Buttigieg leads 2020 Dems in support from this industry

Here's how the numbers break down

Even as Democratic presidential candidates continue to push proposals like Medicare-for-all that scare the health care industry, donors linked to Big Pharma and related sectors continue to pour money into their coffers.

Mayor Pete Buttigieg, of South Bend, Ind., leads his rivals with $237,934 in campaign contributions from individuals linked to the pharmaceuticals and health products industries, according to The Center for Responsive Politics.

The amount is just a fraction compared to his $19.1 million third-quarter campaign haul.

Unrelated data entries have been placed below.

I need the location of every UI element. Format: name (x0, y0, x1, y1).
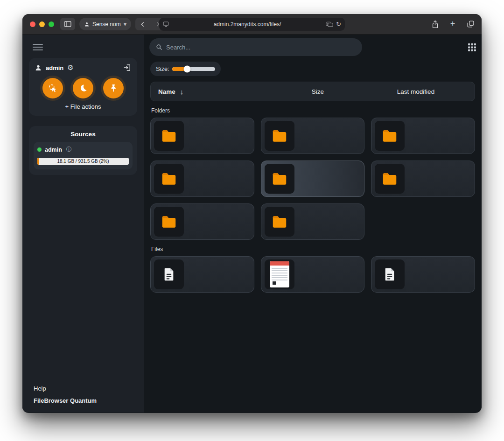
site-icon (163, 21, 169, 27)
search-input[interactable]: Search... (149, 38, 362, 56)
reload-icon[interactable]: ↻ (336, 21, 341, 28)
pin-icon (109, 84, 118, 93)
thumbnail-header-bar (270, 261, 289, 266)
chevron-down-icon: ▾ (124, 21, 127, 28)
user-name: admin (46, 64, 63, 71)
folder-card[interactable] (261, 203, 365, 240)
view-grid-button[interactable] (468, 43, 476, 51)
folder-icon-tile (154, 207, 184, 237)
user-card: admin ⚙ + File (29, 58, 137, 116)
grid-view-icon (468, 43, 476, 51)
folder-card[interactable] (261, 118, 365, 154)
profile-name: Sense nom (92, 21, 121, 28)
file-card[interactable] (371, 256, 475, 293)
info-icon[interactable]: ⓘ (66, 146, 72, 154)
folder-card[interactable] (261, 161, 365, 197)
pointer-action-button[interactable] (42, 78, 63, 98)
back-button[interactable] (135, 18, 150, 30)
folders-grid (150, 118, 475, 240)
file-icon-tile (375, 259, 405, 289)
new-tab-button[interactable]: + (446, 18, 459, 31)
sidebar: admin ⚙ + File (22, 35, 144, 413)
moon-icon (78, 84, 88, 93)
size-slider-knob[interactable] (184, 65, 191, 72)
tab-overview-button[interactable] (464, 18, 477, 31)
settings-gear-icon[interactable]: ⚙ (67, 63, 73, 72)
document-icon (382, 267, 397, 282)
usage-fill (37, 158, 39, 165)
folder-icon-tile (375, 121, 405, 151)
folder-icon (271, 213, 288, 231)
file-card[interactable] (261, 256, 365, 293)
document-icon (161, 267, 176, 282)
source-status-dot (37, 147, 42, 152)
file-listing: Size: Name ↓ Size Last modified Folders (144, 60, 482, 302)
folder-card[interactable] (150, 161, 254, 197)
usage-text: 18.1 GB / 931.5 GB (2%) (57, 159, 109, 164)
folder-icon (381, 127, 399, 145)
size-label: Size: (156, 65, 169, 72)
logout-button[interactable] (123, 63, 132, 72)
dark-mode-button[interactable] (73, 78, 93, 98)
folder-icon (160, 127, 178, 145)
pin-button[interactable] (103, 78, 124, 98)
user-icon (35, 64, 42, 71)
search-icon (156, 44, 162, 50)
sidebar-toggle-button[interactable] (60, 18, 75, 30)
list-header: Name ↓ Size Last modified (150, 82, 475, 101)
close-window-button[interactable] (30, 21, 35, 27)
profile-menu-button[interactable]: Sense nom ▾ (79, 18, 131, 30)
source-item[interactable]: admin ⓘ 18.1 GB / 931.5 GB (2%) (34, 142, 133, 169)
document-preview-thumbnail (270, 261, 289, 287)
column-name-header[interactable]: Name ↓ (158, 88, 271, 96)
autofill-badge-icon[interactable] (326, 21, 333, 27)
main-top-bar: Search... (144, 35, 482, 60)
chevron-left-icon (140, 21, 146, 28)
logout-icon (123, 63, 132, 72)
sources-card: Sources admin ⓘ 18.1 GB / 931.5 GB (2%) (29, 126, 137, 175)
url-bar[interactable]: admin.2manydits.com/files/ ↻ (159, 18, 345, 31)
folder-icon (160, 170, 178, 188)
url-text: admin.2manydits.com/files/ (172, 21, 323, 28)
file-actions-label[interactable]: + File actions (35, 103, 132, 110)
file-card[interactable] (150, 256, 254, 293)
folders-section-label: Folders (151, 107, 474, 114)
minimize-window-button[interactable] (39, 21, 45, 27)
usage-bar: 18.1 GB / 931.5 GB (2%) (37, 158, 129, 165)
zoom-window-button[interactable] (49, 21, 54, 27)
column-size-header[interactable]: Size (271, 88, 364, 95)
person-icon (84, 21, 90, 27)
folder-card[interactable] (150, 203, 254, 240)
column-modified-header[interactable]: Last modified (364, 88, 467, 95)
folder-icon (381, 170, 399, 188)
share-button[interactable] (428, 18, 441, 31)
toolbar-right: + (428, 18, 477, 31)
folder-card[interactable] (371, 161, 475, 197)
folder-icon (271, 170, 288, 188)
sort-desc-icon: ↓ (180, 88, 184, 96)
folder-icon (271, 127, 288, 145)
folder-icon-tile (375, 164, 405, 194)
files-grid (150, 256, 475, 293)
source-row: admin ⓘ (37, 146, 129, 154)
pointer-click-icon (48, 83, 58, 93)
folder-card[interactable] (150, 118, 254, 154)
filebrowser-app: admin ⚙ + File (22, 35, 482, 413)
size-slider[interactable] (172, 67, 215, 71)
sidebar-bottom: Help FileBrowser Quantum (22, 385, 144, 413)
files-section-label: Files (151, 246, 474, 252)
browser-window: Sense nom ▾ admin.2manydits.com/files/ ↻ (22, 14, 482, 413)
thumbnail-text-lines (272, 268, 287, 280)
hamburger-menu-button[interactable] (33, 44, 43, 50)
folder-icon-tile (265, 164, 294, 194)
file-icon-tile (265, 259, 294, 289)
help-link[interactable]: Help (34, 385, 133, 392)
folder-icon-tile (154, 121, 184, 151)
source-name: admin (45, 147, 62, 153)
user-row: admin ⚙ (35, 63, 132, 72)
app-name: FileBrowser Quantum (34, 397, 133, 404)
folder-card[interactable] (371, 118, 475, 154)
folder-icon-tile (265, 207, 294, 237)
file-icon-tile (154, 259, 184, 289)
size-slider-control: Size: (150, 62, 221, 76)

Buttigieg is followed by Sen. Bernie Sanders with $180,454 and former Vice President Joe Biden with $149,728. President Trump's campaign weighed in with $122,592, although adding in pharmaceutical-health products industry-related donors' contributions to outside groups supporting him bumps the president up to number one.

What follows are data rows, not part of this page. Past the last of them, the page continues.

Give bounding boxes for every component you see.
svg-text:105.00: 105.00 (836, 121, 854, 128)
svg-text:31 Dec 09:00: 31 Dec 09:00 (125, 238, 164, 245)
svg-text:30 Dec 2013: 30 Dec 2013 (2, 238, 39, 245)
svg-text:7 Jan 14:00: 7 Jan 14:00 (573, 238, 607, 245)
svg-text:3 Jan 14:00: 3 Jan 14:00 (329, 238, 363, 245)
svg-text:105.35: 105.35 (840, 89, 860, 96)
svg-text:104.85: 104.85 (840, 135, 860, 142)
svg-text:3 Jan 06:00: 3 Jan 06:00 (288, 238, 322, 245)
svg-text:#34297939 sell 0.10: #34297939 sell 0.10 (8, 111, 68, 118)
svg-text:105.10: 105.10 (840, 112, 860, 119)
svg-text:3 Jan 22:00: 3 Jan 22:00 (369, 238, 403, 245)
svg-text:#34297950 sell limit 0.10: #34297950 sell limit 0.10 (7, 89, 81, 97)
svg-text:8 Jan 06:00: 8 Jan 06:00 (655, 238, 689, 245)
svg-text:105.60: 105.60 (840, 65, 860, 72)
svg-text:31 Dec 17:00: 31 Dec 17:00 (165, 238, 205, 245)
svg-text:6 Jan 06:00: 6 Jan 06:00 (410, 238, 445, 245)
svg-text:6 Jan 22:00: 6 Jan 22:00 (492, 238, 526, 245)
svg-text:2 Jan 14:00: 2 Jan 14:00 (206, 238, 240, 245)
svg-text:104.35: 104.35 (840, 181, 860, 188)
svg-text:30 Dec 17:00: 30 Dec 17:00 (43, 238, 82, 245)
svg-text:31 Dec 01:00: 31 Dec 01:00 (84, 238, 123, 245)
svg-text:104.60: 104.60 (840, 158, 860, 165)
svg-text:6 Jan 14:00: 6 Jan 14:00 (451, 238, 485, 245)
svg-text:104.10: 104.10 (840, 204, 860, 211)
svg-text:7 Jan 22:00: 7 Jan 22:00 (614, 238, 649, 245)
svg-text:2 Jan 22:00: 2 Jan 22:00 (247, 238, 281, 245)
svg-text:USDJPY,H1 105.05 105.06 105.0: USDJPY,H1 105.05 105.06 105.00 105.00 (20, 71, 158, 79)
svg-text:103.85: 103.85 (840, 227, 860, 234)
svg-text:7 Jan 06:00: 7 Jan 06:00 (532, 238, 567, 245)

Buttigieg, Sanders and Biden represent very different approaches to national health care policy. Sanders touts his background as the architect of Medicare for all, which would eliminate private health insurance, while Buttigieg has distanced himself from his previous support for Medicare-for-all.

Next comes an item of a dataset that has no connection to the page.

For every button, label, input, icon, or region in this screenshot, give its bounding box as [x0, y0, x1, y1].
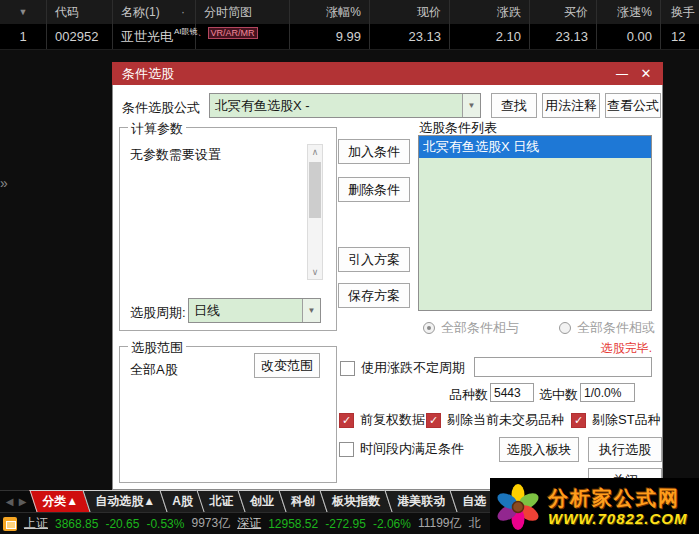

Meanwhile, Biden is focused on strengthening the Affordable Care Act, which passed while he was Barack Obama's number two.

Harsh headlines for Buttigieg 

Buttigieg has faced some skepticism for his Medicare-for-all about-face and connections to the pharmaceutical industry.

Media outlets like HuffPost and Sludge published headlines including "A Pharmaceutical Industry Executive Hosted A Fundraiser For Pete Buttigieg" and "As He Attacks Medicare for All, Mayor Pete Gets Campaign Cash From Health Care Executives" in October.

Pete Buttigieg is running for president in 2020 as a Democrat.

Buttigieg campaign spokesman Sean Savett pushed back against any narrative that Buttigieg was cozy with "Big Pharma."

He "sued pharmaceutical companies over their culpability in the opioid crisis as mayor and will hold them accountable for price-gouging through his Affordable Medicine for All plan by penalizing those companies that refuse to negotiate with Medicare for lower prices and that raise prices by more than the rate of inflation — as well as taking away patents from the worst offenders who engage in the worst elements of price gouging," Savett told FOX Business.


The Buttigieg camp also denies that the mayor ever voiced unequivocal support for today's interpretation of Medicare-for-all after he tweeted the following in response to a request that he express support for such a platform in 2018:

"I, Pete Buttigieg, politician, do henceforth and forthwith declare, most affirmatively and indubitably, unto the ages, that I do favor Medicare for All, as I do favor any measure that would help get all Americans covered."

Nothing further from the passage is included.